Data excerpts START

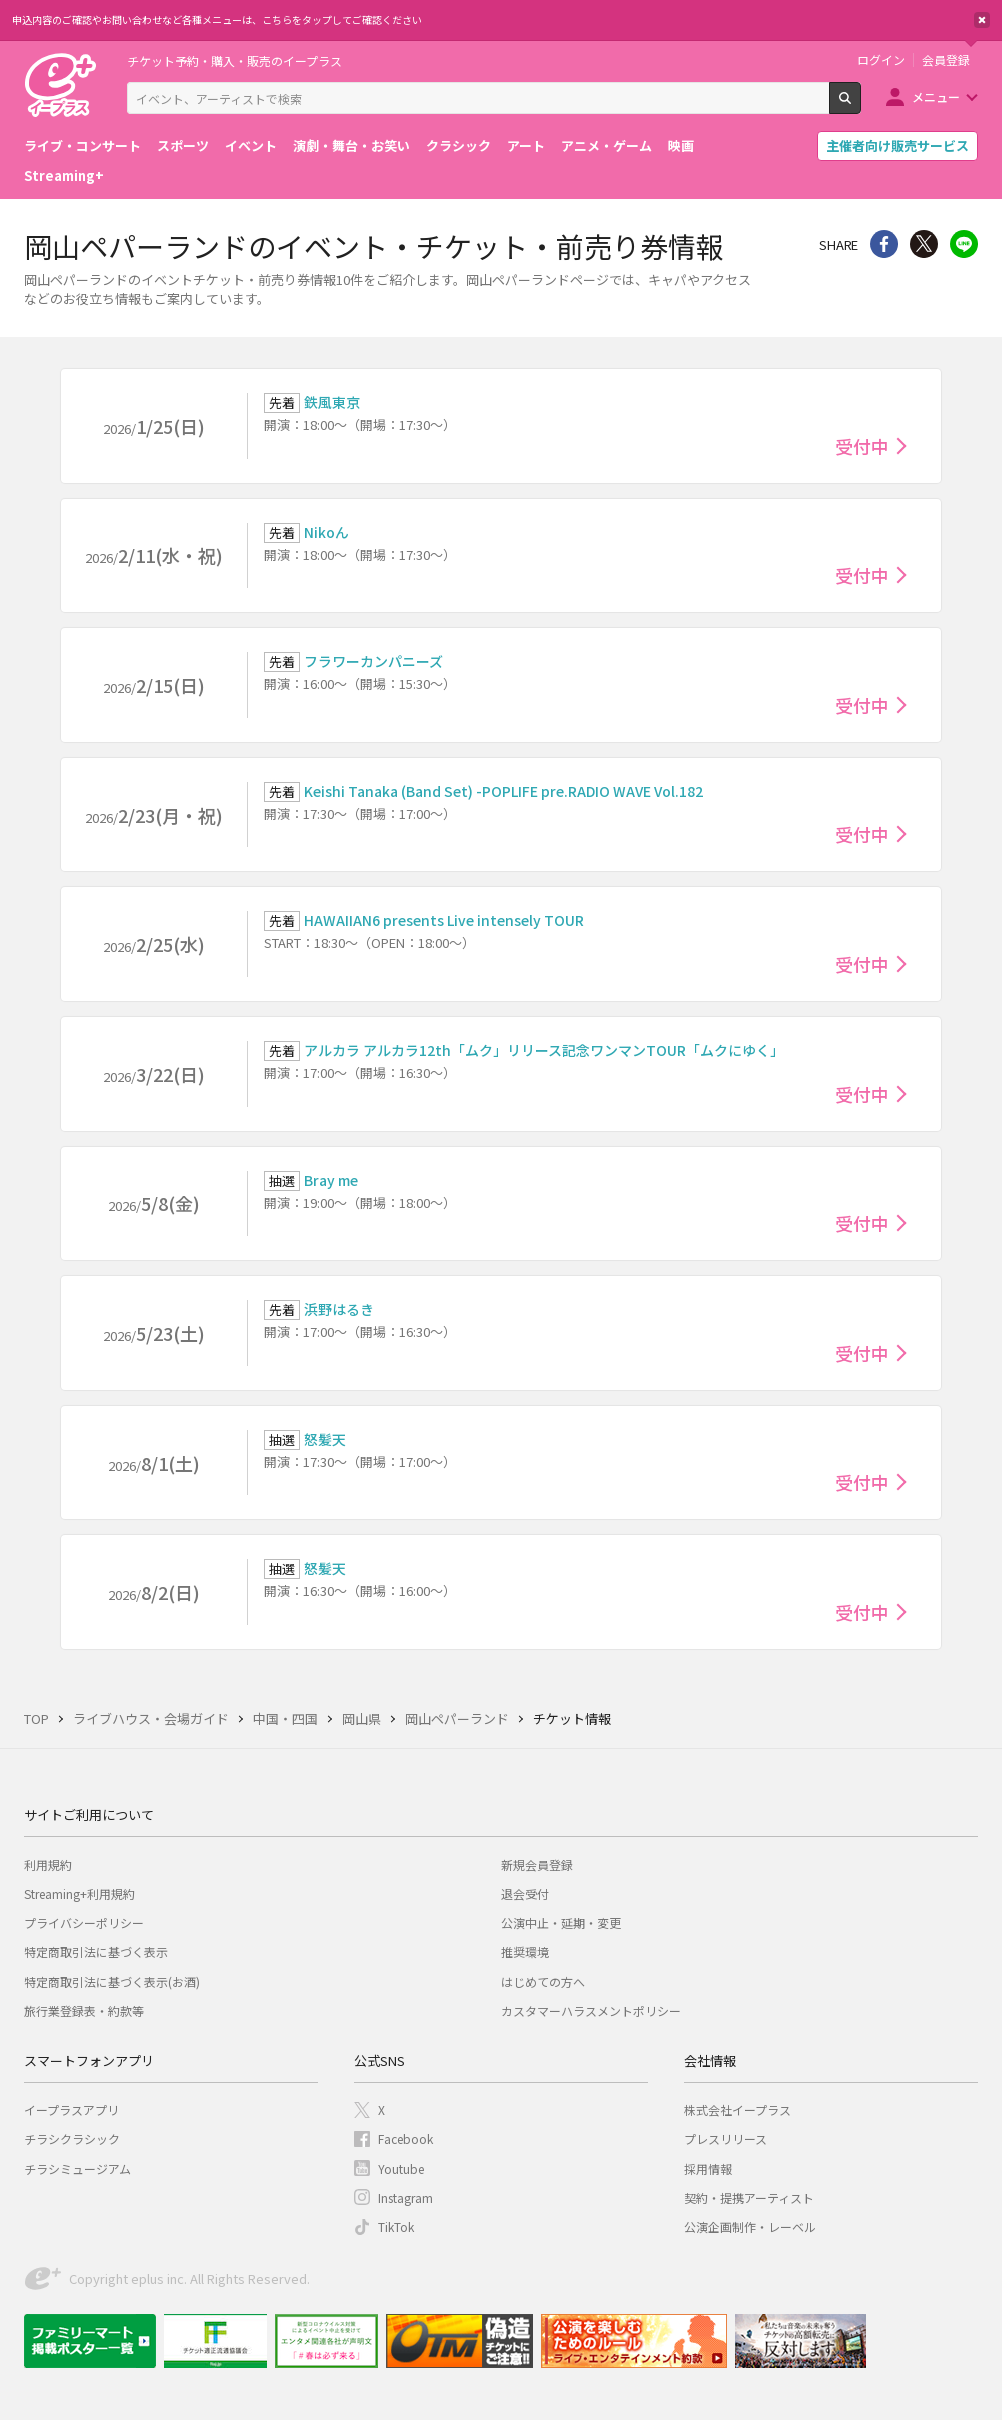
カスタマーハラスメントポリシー (591, 2010)
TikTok (396, 2226)
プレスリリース (725, 2138)
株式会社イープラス (737, 2109)
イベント (251, 145)
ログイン (881, 60)
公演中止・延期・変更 (561, 1922)
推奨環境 (525, 1951)
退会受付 (525, 1893)
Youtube (401, 2168)
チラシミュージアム (77, 2168)
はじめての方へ (543, 1981)
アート (526, 145)
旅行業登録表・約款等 (84, 2010)
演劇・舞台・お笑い (351, 145)
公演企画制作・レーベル (750, 2226)
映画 (681, 145)
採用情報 (708, 2168)
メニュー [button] (936, 96)
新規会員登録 (537, 1864)
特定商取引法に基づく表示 (96, 1951)
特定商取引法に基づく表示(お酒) (112, 1981)
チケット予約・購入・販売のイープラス (234, 60)
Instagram (405, 2197)
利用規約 (48, 1864)
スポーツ (183, 145)
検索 (860, 106)
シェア (884, 244)
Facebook (405, 2138)
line (964, 244)
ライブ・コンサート (82, 145)
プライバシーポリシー (84, 1922)
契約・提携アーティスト (749, 2197)
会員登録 (946, 60)
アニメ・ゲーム (606, 145)
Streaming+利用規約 (79, 1893)
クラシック (458, 145)
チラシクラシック (72, 2138)
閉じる (982, 20)
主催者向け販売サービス (897, 145)
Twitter (924, 244)
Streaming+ (64, 175)
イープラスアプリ (71, 2109)
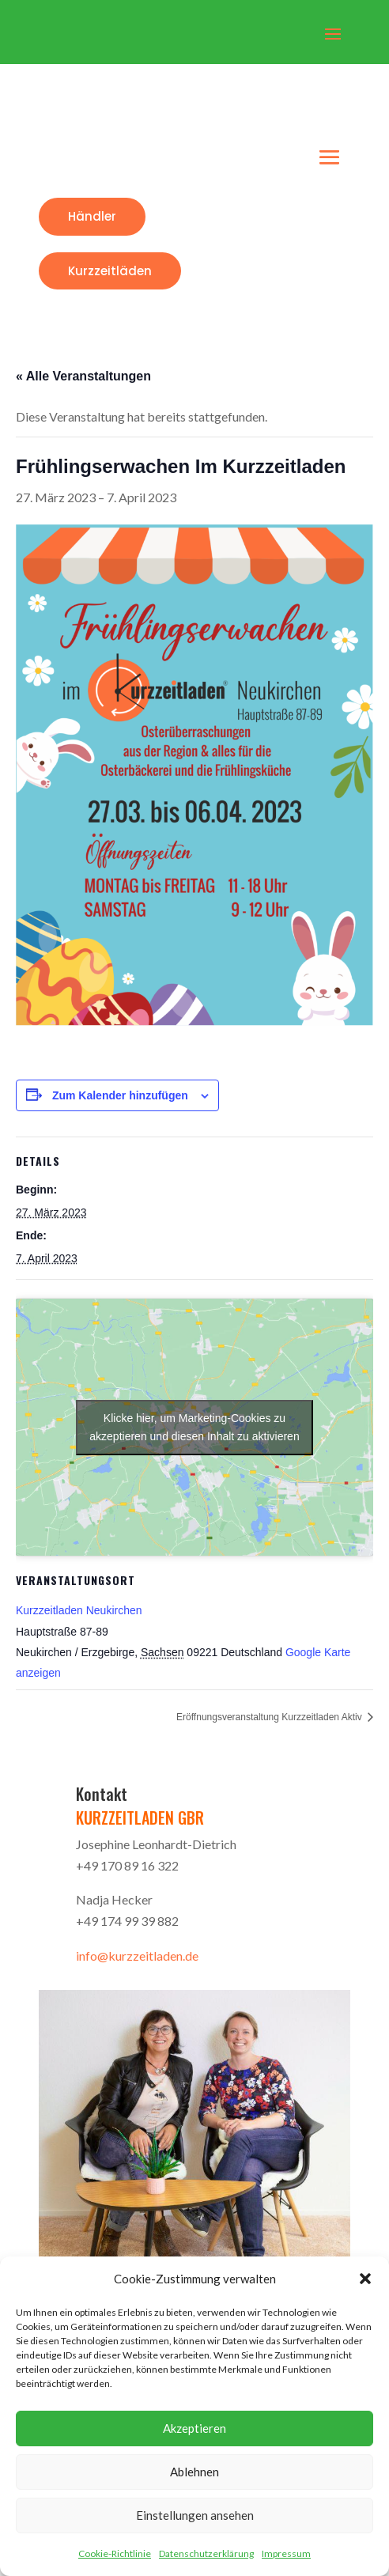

Data excerpts END

— Your instructions —
Retype exactly, please, the span from the line holding "採用情報 (708, 2168)" through the closing line of the data, both ends included, without the pictures.

— Solution for this task —
採用情報 (708, 2168)
メニュー [button] (936, 96)
新規会員登録 (537, 1864)
特定商取引法に基づく表示 (96, 1951)
特定商取引法に基づく表示(お酒) (112, 1981)
チケット予約・購入・販売のイープラス (234, 60)
Instagram (405, 2197)
利用規約 (48, 1864)
スポーツ (183, 145)
検索 (860, 106)
シェア (884, 244)
Facebook (405, 2138)
line (964, 244)
ライブ・コンサート (82, 145)
プライバシーポリシー (84, 1922)
契約・提携アーティスト (749, 2197)
会員登録 (946, 60)
アニメ・ゲーム (606, 145)
Streaming+利用規約 (79, 1893)
クラシック (458, 145)
チラシクラシック (72, 2138)
閉じる (982, 20)
主催者向け販売サービス (897, 145)
Twitter (924, 244)
Streaming+ (64, 175)
イープラスアプリ (71, 2109)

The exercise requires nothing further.